As Kyl put it: “Few if any people would die right away. But the loss of power would have a cascading effect on all aspects of U.S. society. Communication would be largely impossible. Lack of refrigeration would leave food rotting in warehouses, exacerbated by a lack of transportation as those vehicles still working simply ran out of gas (which is pumped with electricity). The inability to sanitize and distribute water would quickly threaten public health, not to mention the safety of anyone in the path of the inevitable fires, which would rage unchecked. And as we have seen in areas of natural and other disasters, such circumstances often result in a fairly rapid breakdown of social order.”

“American society has grown so dependent on computer and other electrical systems that we have created our own Achilles’ heel of vulnerability, ironically much greater than those of other, less developed nations,” the senator wrote. “When deprived of power, we are in many ways helpless, as the New York City blackout made clear.

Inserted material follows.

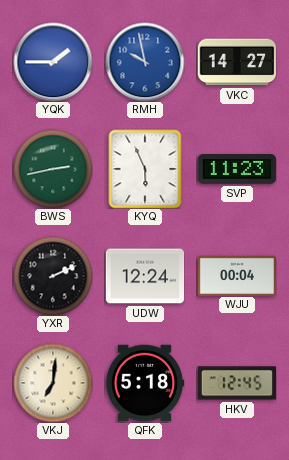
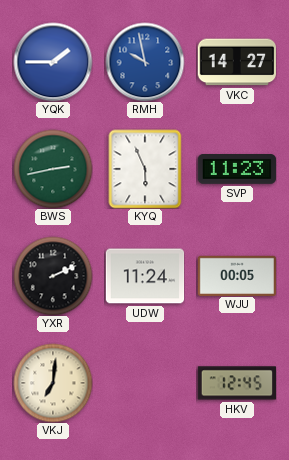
UDW: 12:24 -> 11:24
WJU: 00:04 -> 00:05
QFK: 5:18 -> none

In that case, power was restored quickly because adjacent areas could provide help. But a large-scale burnout caused by a broad EMP attack would create a much more difficult situation. Not only would there be nobody nearby to help, it could take years to replace destroyed equipment.”

The commission said hardening key infrastructure systems and procuring vital backup equipment such as transformers is both feasible and – compared with the threat – relatively inexpensive.

“But it will take leadership by the Department of Homeland Security, the Defense Department, and other federal agencies, along with support from Congress, all of which have yet to materialize,” wrote Kyl, so far the only elected official blowing the whistle this alarming development.

Kyl concluded in his report: “The Sept. 11 commission report stated that our biggest failure was one of ‘imagination.’ No one imagined that terrorists would do what they did on Sept. 11. Today few Americans can conceive of the possibility that terrorists could bring our society to its knees by destroying everything we rely on that runs on electricity. But this time we’ve been warned, and we’d better be prepared to respond.”